(Records to use)

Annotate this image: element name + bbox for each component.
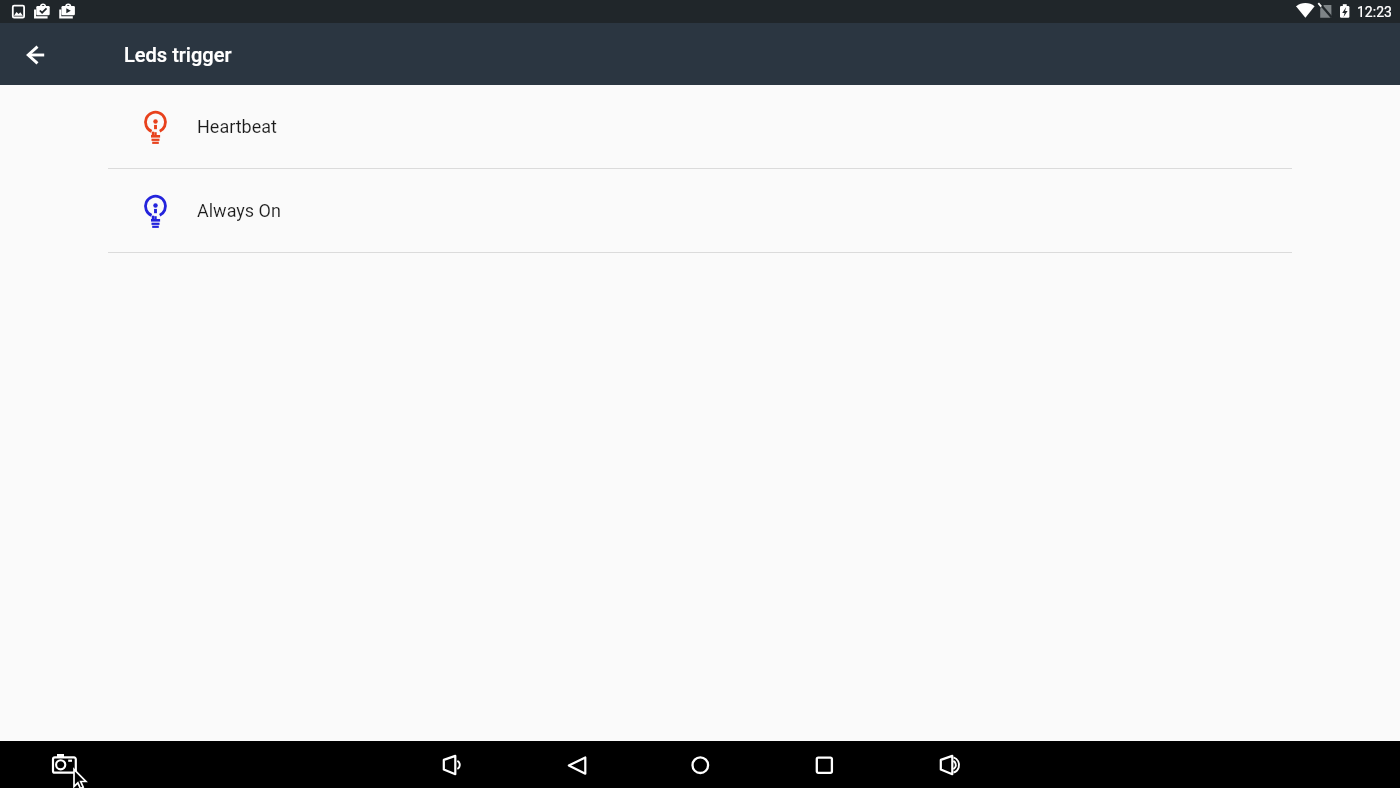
staticText: Leds trigger [124, 43, 232, 66]
button[interactable] [553, 741, 601, 788]
staticText: 12:23 [1357, 4, 1392, 20]
button[interactable]: Heartbeat [0, 85, 1400, 168]
button[interactable] [428, 741, 476, 788]
button[interactable] [676, 741, 724, 788]
button[interactable] [40, 741, 88, 788]
button[interactable]: Always On [0, 169, 1400, 252]
button[interactable] [925, 741, 973, 788]
button[interactable] [800, 741, 848, 788]
staticText: Heartbeat [197, 116, 277, 137]
button[interactable] [12, 31, 59, 78]
staticText: Always On [197, 200, 281, 221]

(End Records to use)

**Task requirements:** Return all of the data exactly as written, and drop the pictures.

**Your response:**
Annotate this image: element name + bbox for each component.
staticText: Leds trigger [124, 43, 232, 66]
button[interactable] [553, 741, 601, 788]
staticText: 12:23 [1357, 4, 1392, 20]
button[interactable]: Heartbeat [0, 85, 1400, 168]
button[interactable] [428, 741, 476, 788]
button[interactable] [676, 741, 724, 788]
button[interactable] [40, 741, 88, 788]
button[interactable]: Always On [0, 169, 1400, 252]
button[interactable] [925, 741, 973, 788]
button[interactable] [800, 741, 848, 788]
staticText: Heartbeat [197, 116, 277, 137]
button[interactable] [12, 31, 59, 78]
staticText: Always On [197, 200, 281, 221]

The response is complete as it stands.